Checks (in order): 1. Seat mapping: buyer_id -> bidder_id 2. Import matrix: pass/fail/not_imported by CSV type 3. Data freshness: imported/missing cell coverage 4. Import history: recent import rows 5. Gmail status: unread count, last reason, latest metric date

Result: PASS or FAIL with specific diagnosis.

run_v1_runtime_health_strict_dispatch.sh

Runs the full runtime health gate, which checks:

  • API health
  • Data health (freshness and dimension coverage)
  • Conversion health and readiness
  • QPS startup latency
  • QPS page SLO summary
  • Optimizer economics and models
  • Model endpoint validation
  • Score+propose workflow
  • Proposal lifecycle
  • Rollback dry-run

Each check returns PASS, FAIL, or BLOCKED (with reason).
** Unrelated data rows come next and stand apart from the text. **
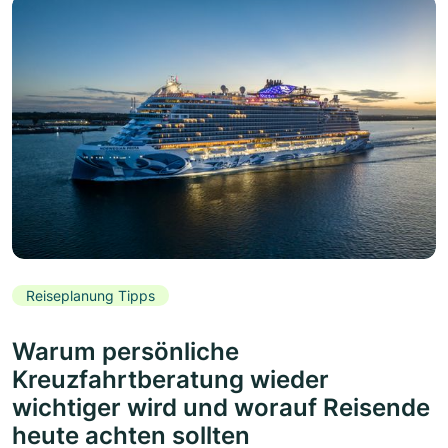
Reiseplanung Tipps
Warum persönliche
Kreuzfahrtberatung wieder
wichtiger wird und worauf Reisende
heute achten sollten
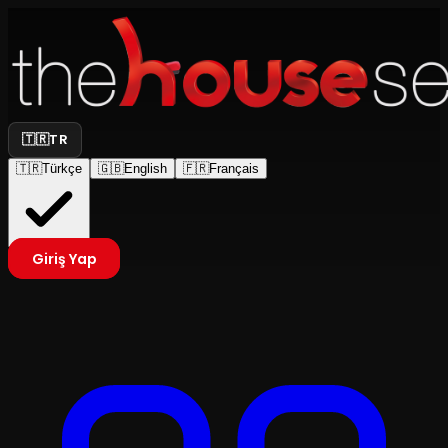
🇹🇷
TR
🇹🇷
Türkçe
🇬🇧
English
🇫🇷
Français
Giriş Yap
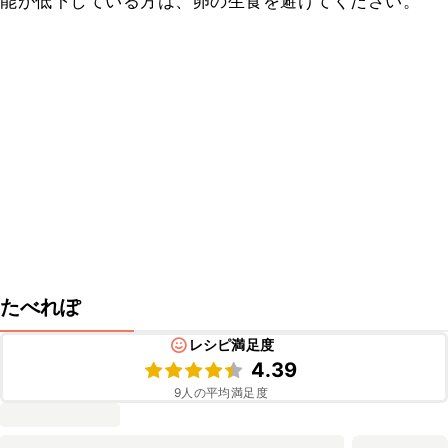
能が低下している方は、卵の生食を避けてください。
たべれぽ
レシピ満足度
4.39
9
人の平均満足度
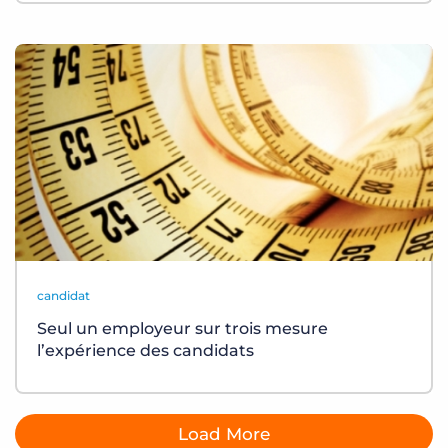
candidat
Seul un employeur sur trois mesure
l’expérience des candidats
Load More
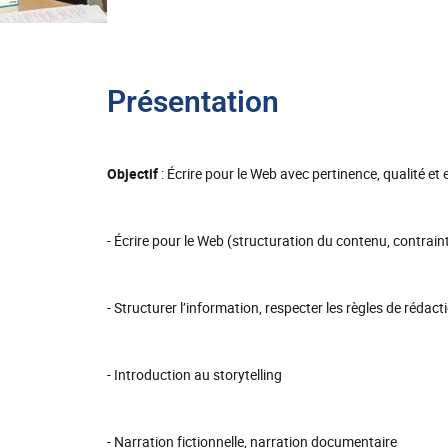
Présentation
Objectif
: Écrire pour le Web avec pertinence, qualité et e
- Écrire pour le Web (structuration du contenu, contrain
- Structurer l’information, respecter les règles de rédactio
- Introduction au storytelling
- Narration fictionnelle, narration documentaire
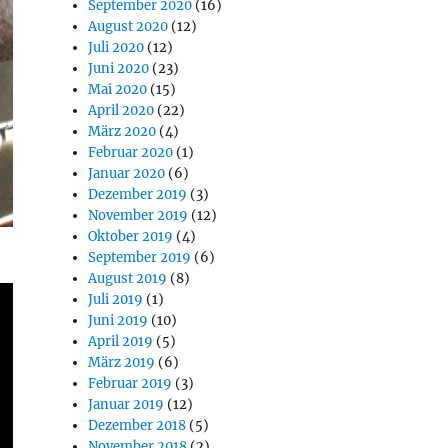
September 2020
(16)
August 2020
(12)
Juli 2020
(12)
Juni 2020
(23)
Mai 2020
(15)
April 2020
(22)
März 2020
(4)
Februar 2020
(1)
Januar 2020
(6)
Dezember 2019
(3)
November 2019
(12)
Oktober 2019
(4)
September 2019
(6)
August 2019
(8)
Juli 2019
(1)
Juni 2019
(10)
April 2019
(5)
März 2019
(6)
Februar 2019
(3)
Januar 2019
(12)
Dezember 2018
(5)
November 2018
(2)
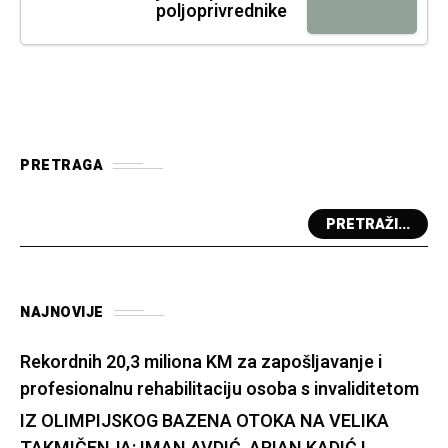
poljoprivrednike
PRETRAGA
PRETRAŽI...
NAJNOVIJE
Rekordnih 20,3 miliona KM za zapošljavanje i
profesionalnu rehabilitaciju osoba s invaliditetom
IZ OLIMPIJSKOG BAZENA OTOKA NA VELIKA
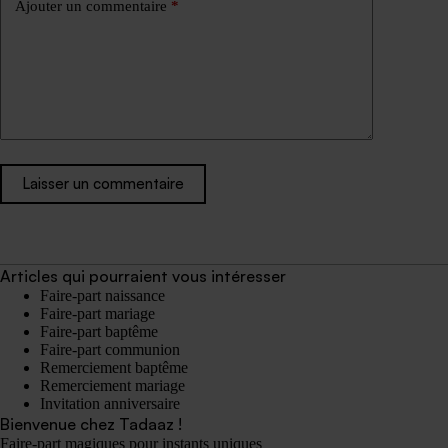
Ajouter un commentaire
*
Laisser un commentaire
Articles qui pourraient vous intéresser
Faire-part naissance
Faire-part mariage
Faire-part baptême
Faire-part communion
Remerciement baptême
Remerciement mariage
Invitation anniversaire
Bienvenue chez Tadaaz !
Faire-part magiques pour instants uniques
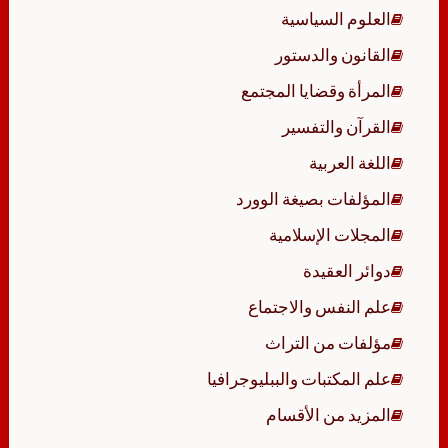
العلوم السياسية
القانون والدستور
المرأة وقضايا المجتمع
القرآن والتفسير
اللغة العربية
المؤلفات بصيغة الوورد
المجلات الإسلامية
دوائر العقيدة
علم النفس والاجتماع
مؤلفات من التراث
علم المكتبات والببليوجرافيا
المزيد من الأقسام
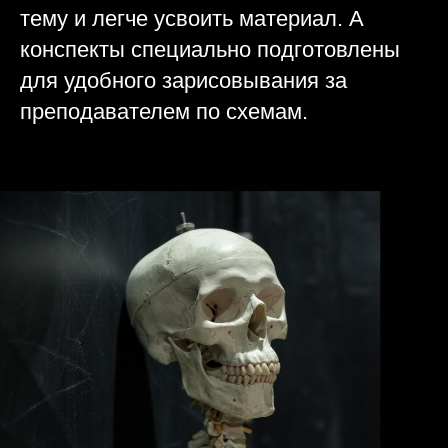
тему и легче усвоить материал. А
конспекты специально подготовлены
для удобного зарисовывания за
преподавателем по схемам.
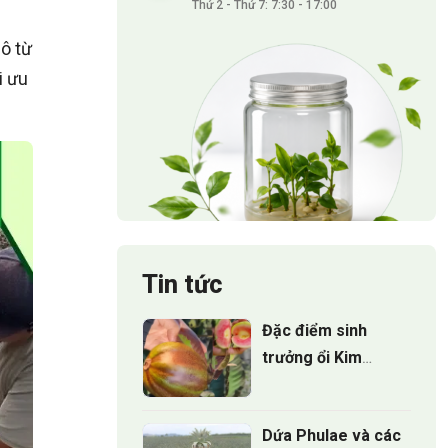
Thứ 2 - Thứ 7: 7:30 - 17:00
ô từ
i ưu
Tin tức
Đặc điểm sinh
trưởng ổi Kim
Cương Đốm:
Những điều nhà
Dứa Phulae và các
vườn cần biết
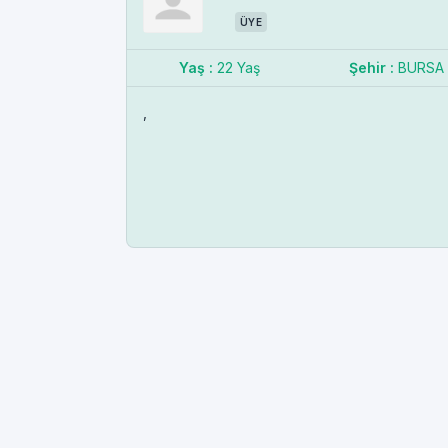
ÜYE
Yaş :
22 Yaş
Şehir :
BURSA
,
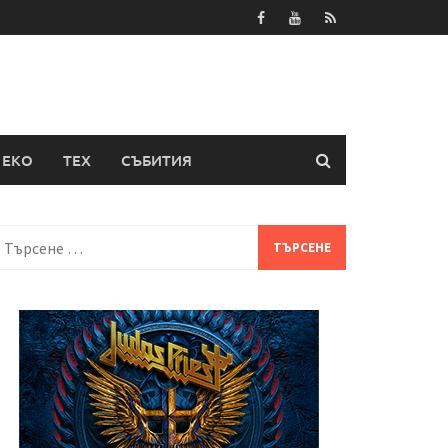
ЕКО
ТЕХ
СЪБИТИЯ
Търсене
а:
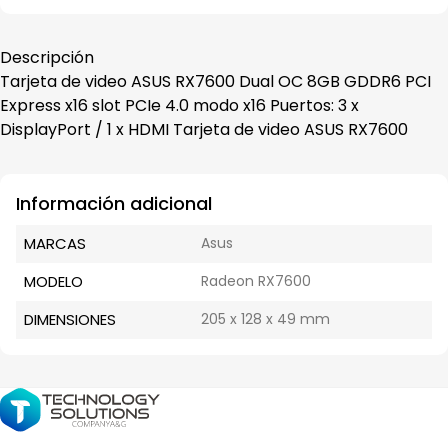
Descripción
Tarjeta de video ASUS RX7600 Dual OC 8GB GDDR6 PCI
Express x16 slot PCIe 4.0 modo x16 Puertos: 3 x
DisplayPort / 1 x HDMI Tarjeta de video ASUS RX7600
Información adicional
MARCAS
Asus
MODELO
Radeon RX7600
DIMENSIONES
205 x 128 x 49 mm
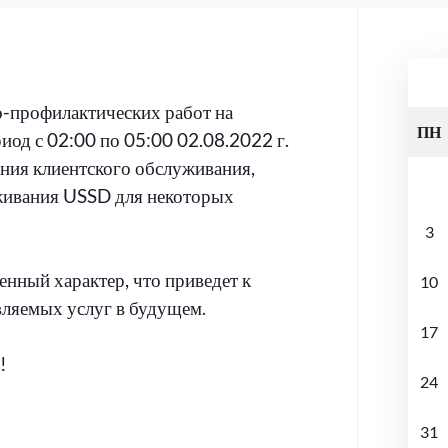
о-профилактических работ на
ПН
иод с 02:00 по 05:00 02.08.2022 г.
ия клиентского обслуживания,
живания USSD для некоторых
3
нный характер, что приведет к
10
вляемых услуг в будущем.
17
!
24
31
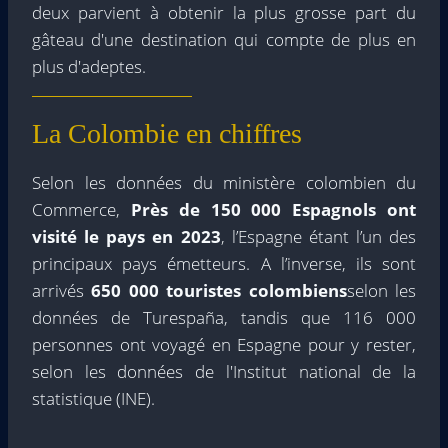
deux parvient à obtenir la plus grosse part du
gâteau d'une destination qui compte de plus en
plus d'adeptes.
La Colombie en chiffres
Selon les données du ministère colombien du
Commerce,
Près de 150 000 Espagnols ont
visité le pays en 2023
, l’Espagne étant l’un des
principaux pays émetteurs. A l’inverse, ils sont
arrivés
650 000 touristes colombiens
selon les
données de Turespaña, tandis que 116 000
personnes ont voyagé en Espagne pour y rester,
selon les données de l'Institut national de la
statistique (INE).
CI workflow: v1-runtime-health-strict.yml

Runs the strict gate in CI. Triggered manually via workflow_dispatch.

gh workflow run v1-runtime-health-strict.yml \
  --ref unified-platform \
  -f api_base_url="https://scan.rtb.cat/api" \
  -f buyer_id="1487810529" \
  -f canary_profile="balanced" \
  -f canary_timeout_seconds="180"

Canary authentication

Runtime scripts authenticate using environment variables:

Variable Purpose
CATSCAN_CANARY_EMAIL X-Email header for direct API calls (VM-local)
CATSCAN_BEARER_TOKEN Bearer token (CI environment, stored in GitHub secrets)
CATSCAN_SESSION_COOKIE OAuth2 Proxy session cookie (CI environment)

From the VM host, use CATSCAN_CANARY_EMAIL with http://localhost:8000. From CI (external), use CATSCAN_BEARER_TOKEN or CATSCAN_SESSION_COOKIE with https://scan.rtb.cat/api.

Interpreting results

Status Meaning
PASS Check succeeded, system healthy
FAIL Check failed, investigate immediately
BLOCKED Check could not complete due to a dependency (e.g., no data for this buyer, missing endpoint). Not necessarily a code bug.